10. Configure CRI client crictl

cat <<EOF > /etc/crictl.yaml
runtime-endpoint: unix:///run/containerd/containerd.sock
image-endpoint: unix:///run/containerd/containerd.sock
timeout: 10
debug: false
EOF

Install Kubeadm(centos8 does not use yum source for centos7)

cat <<EOF > /etc/yum.repos.d/kubernetes.repo [kubernetes] name=Kubernetes baseurl=http://mirrors.aliyun.com/kubernetes/yum/repos/kubernetes-el7-x86_64 enabled=1 gpgcheck=0 repo_gpgcheck=0 gpgkey=http://mirrors.aliyun.com/kubernetes/yum/doc/yum-key.gpg http://mirrors.aliyun.com/kubernetes/yum/doc/rpm-package-key.gpg EOF # to delete the old version, # yum list -- showDuplicates # yum list -- showDuplicates # yum list -- showDuplicates # yum list -- showDuplicates # yum list -- showDuplicates Kubeadm --disableexcludes=kubernetes # Install kubeadm-1.17.17 kubectl-1.17.17 kubelet-1.17.17 # from lower class or lower class Systemctl enable kubelet. Service

12. Modify the Kubelet configuration

vi /etc/sysconfig/kubelet
KUBELET_EXTRA_ARGS= --cgroup-driver=systemd --container-runtime=remote --container-runtime-endpoint=/run/containerd/containerd.sock

13. Journal log related to avoid repeated log collection, waste of system resources (set according to personal needs)

sed -ri 's/^\$ModLoad imjournal/#&/' /etc/rsyslog.conf
sed -ri 's/^\$IMJournalStateFile/#&/' /etc/rsyslog.conf
sed -ri 's/^#(DefaultLimitCORE)=/\1=100000/' /etc/systemd/system.conf
sed -ri 's/^#(DefaultLimitNOFILE)=/\1=100000/' /etc/systemd/system.conf
sed -ri 's/^#(UseDNS )yes/\1no/' /etc/ssh/sshd_config
journalctl --vacuum-size=200M

2. The master node generates Token and Token-Ca-cert-hash (any control plane node)

[root@k8s-master-01 ~]# kubeadm token create
W0629 13:59:57.505803   16857 validation.go:28] Cannot validate kube-proxy config - no validator is available
W0629 13:59:57.505843   16857 validation.go:28] Cannot validate kubelet config - no validator is available
8nyjtd.xeza5fz4yitj62sx
[root@k8s-master-01 ~]# kubeadm token list
TOKEN                     TTL         EXPIRES                     USAGES                   DESCRIPTION                                                EXTRA GROUPS
8nyjtd.xeza5fz4yitj62sx   23h         2021-06-30T13:59:57+08:00   authentication,signing   <none>                                                     system:bootstrappers:kubeadm:default-node-token
[root@k8s-master-01 ~]# openssl x509 -pubkey -in /etc/kubernetes/pki/ca.crt | openssl rsa -pubin -outform der 2>/dev/null | openssl dgst -sha256 -hex | sed 's/^.* //'
56ccafb865957c0692f5737cd8778553910c1049ef238a7781b7a39f5fd3a99a

3. Add the Work node to the cluster

Kubeadm join 10.0.0.36:6443 --token 8nyjtd.xeza5fz4yitj62sx --discovery-token-ca-cert-hash sha256:56ccafb865957c0692f5737cd8778553910c1049ef238a7781b7a39f5fd3a99a



IPv4 forwarding turned on! And, of course, blocking IPv6 (I didn’t change the hostname and optimize the system parameters first, of course). This is not a problem after the previous steps!

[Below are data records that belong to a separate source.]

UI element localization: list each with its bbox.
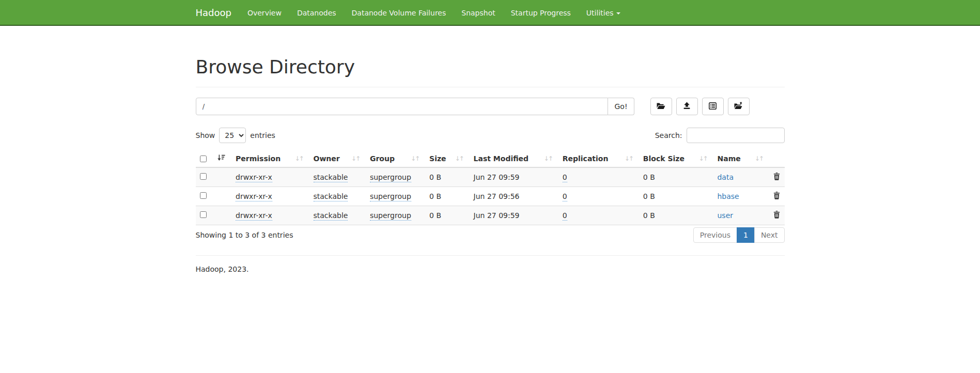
delete-entry-button[interactable]	[773, 173, 780, 182]
navbar-brand[interactable]: Hadoop	[196, 0, 231, 26]
nav-link-datanodes[interactable]: Datanodes	[289, 0, 344, 26]
replication-value[interactable]: 0	[563, 173, 567, 182]
owner-cell: stackable	[309, 206, 366, 225]
nav-item-datanodes: Datanodes	[289, 0, 344, 26]
nav-link-label: Datanode Volume Failures	[352, 9, 446, 17]
page-length-control: Show 25 entries	[196, 128, 275, 143]
trash-icon	[773, 211, 780, 220]
sort-both-icon: ↓↑	[294, 155, 303, 162]
table-controls: Show 25 entries Search:	[196, 128, 785, 143]
row-checkbox[interactable]	[200, 173, 207, 180]
row-checkbox[interactable]	[200, 192, 207, 199]
replication-value[interactable]: 0	[563, 211, 567, 221]
table-header-row: Permission↓↑Owner↓↑Group↓↑Size↓↑Last Mod…	[196, 150, 785, 167]
header-name[interactable]: Name↓↑	[713, 150, 769, 167]
header-owner[interactable]: Owner↓↑	[309, 150, 366, 167]
footer-divider	[196, 255, 785, 256]
pagination-previous-button[interactable]: Previous	[693, 227, 737, 243]
go-button[interactable]: Go!	[608, 98, 634, 115]
nav-link-overview[interactable]: Overview	[240, 0, 289, 26]
name-cell: hbase	[713, 187, 769, 206]
header-size[interactable]: Size↓↑	[425, 150, 470, 167]
directory-link-data[interactable]: data	[717, 173, 734, 181]
navbar-menu: OverviewDatanodesDatanode Volume Failure…	[240, 0, 628, 26]
owner-value[interactable]: stackable	[314, 192, 348, 201]
group-value[interactable]: supergroup	[370, 211, 411, 221]
sort-both-icon: ↓↑	[698, 155, 707, 162]
directory-path-input[interactable]	[196, 98, 609, 115]
nav-link-utilities[interactable]: Utilities	[579, 0, 628, 26]
sort-both-icon: ↓↑	[625, 155, 633, 162]
nav-link-label: Snapshot	[461, 9, 495, 17]
nav-item-snapshot: Snapshot	[454, 0, 503, 26]
permission-cell: drwxr-xr-x	[231, 187, 309, 206]
permission-value[interactable]: drwxr-xr-x	[236, 192, 272, 201]
pagination-page-1-button[interactable]: 1	[737, 227, 755, 243]
table-footer: Showing 1 to 3 of 3 entries Previous 1 N…	[196, 227, 785, 243]
owner-value[interactable]: stackable	[314, 211, 348, 221]
page-title: Browse Directory	[196, 56, 785, 79]
header-permission[interactable]: Permission↓↑	[231, 150, 309, 167]
path-input-group: Go!	[196, 98, 634, 115]
directory-link-user[interactable]: user	[717, 211, 733, 220]
last-modified-cell: Jun 27 09:59	[470, 167, 558, 187]
permission-value[interactable]: drwxr-xr-x	[236, 173, 272, 182]
pagination-page-item: 1	[737, 227, 755, 243]
select-cell	[196, 167, 232, 187]
row-checkbox[interactable]	[200, 211, 207, 218]
search-input[interactable]	[687, 128, 785, 143]
path-action-buttons	[650, 98, 750, 115]
group-value[interactable]: supergroup	[370, 173, 411, 182]
header-label: Group	[370, 154, 395, 163]
select-cell	[196, 187, 232, 206]
permission-value[interactable]: drwxr-xr-x	[236, 211, 272, 221]
table-info: Showing 1 to 3 of 3 entries	[196, 231, 293, 239]
name-cell: data	[713, 167, 769, 187]
pagination-next-item: Next	[755, 227, 785, 243]
delete-entry-button[interactable]	[773, 192, 780, 201]
sort-both-icon: ↓↑	[544, 155, 552, 162]
last-modified-value: Jun 27 09:59	[474, 211, 520, 220]
group-value[interactable]: supergroup	[370, 192, 411, 201]
header-block-size[interactable]: Block Size↓↑	[639, 150, 713, 167]
list-alt-icon	[709, 102, 717, 111]
sort-both-icon: ↓↑	[351, 155, 360, 162]
trash-icon	[773, 173, 780, 182]
select-all-checkbox[interactable]	[200, 156, 207, 162]
replication-cell: 0	[558, 167, 639, 187]
owner-value[interactable]: stackable	[314, 173, 348, 182]
block-size-cell: 0 B	[639, 167, 713, 187]
pagination-next-button[interactable]: Next	[754, 227, 785, 243]
replication-value[interactable]: 0	[563, 192, 567, 201]
nav-link-label: Overview	[247, 9, 282, 17]
file-list-button[interactable]	[702, 98, 724, 115]
search-control: Search:	[655, 128, 785, 143]
upload-file-button[interactable]	[676, 98, 698, 115]
header-select-column[interactable]	[196, 150, 232, 167]
pagination-previous-item: Previous	[693, 227, 737, 243]
permission-cell: drwxr-xr-x	[231, 167, 309, 187]
last-modified-value: Jun 27 09:56	[474, 192, 520, 200]
delete-entry-button[interactable]	[773, 211, 780, 220]
nav-link-snapshot[interactable]: Snapshot	[454, 0, 503, 26]
move-file-button[interactable]	[728, 98, 750, 115]
header-last-modified[interactable]: Last Modified↓↑	[470, 150, 558, 167]
table-row-user: drwxr-xr-xstackablesupergroup0 BJun 27 0…	[196, 206, 785, 225]
folder-up-arrow-icon	[734, 102, 743, 111]
nav-link-datanode-volume-failures[interactable]: Datanode Volume Failures	[344, 0, 454, 26]
nav-link-startup-progress[interactable]: Startup Progress	[503, 0, 579, 26]
size-value: 0 B	[429, 211, 441, 220]
last-modified-value: Jun 27 09:59	[474, 173, 520, 181]
page-length-select[interactable]: 25	[219, 128, 246, 143]
header-label: Owner	[314, 154, 340, 163]
name-cell: user	[713, 206, 769, 225]
nav-link-label: Datanodes	[297, 9, 336, 17]
header-replication[interactable]: Replication↓↑	[558, 150, 639, 167]
actions-cell	[769, 167, 785, 187]
header-group[interactable]: Group↓↑	[366, 150, 425, 167]
directory-link-hbase[interactable]: hbase	[717, 192, 739, 200]
header-label: Name	[717, 154, 740, 163]
create-directory-button[interactable]	[650, 98, 672, 115]
sort-ascending-icon	[217, 154, 225, 163]
footer-text: Hadoop, 2023.	[196, 265, 785, 273]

The final WORK node is as follows:

4. Verify that sh02-node-01 node has been added to master node

kubectl get nodes -o wide
kubectl describe nodes sh02-node-01



5. Next:

1. Kick the TM-node-002 node out of the cluster

My TM-Node-002 node is a temporary addition of 4 cores with 8GB of memory. Well, first make it non-schedulable and then kick it out of the cluster

[root@k8s-master-01 ~]# kubectl cordon tm-node-002 
node/tm-node-002 cordoned



Test-Ubuntu-01 was omitted only to allow development to connect directly to the Kubernetes cluster network

Then look at the POD distribution of the TM-node-002 node:

kubectl describe node sh02-node-01



2. Reschedule a POD

1. Rescheduling a pod(NaCOS-1 pod)

Nacos POD will be killed and resScheduled (other nodes are allocated more resources, how about the scheduling policy will also be allocated to my newly added sh02-node-01 node?)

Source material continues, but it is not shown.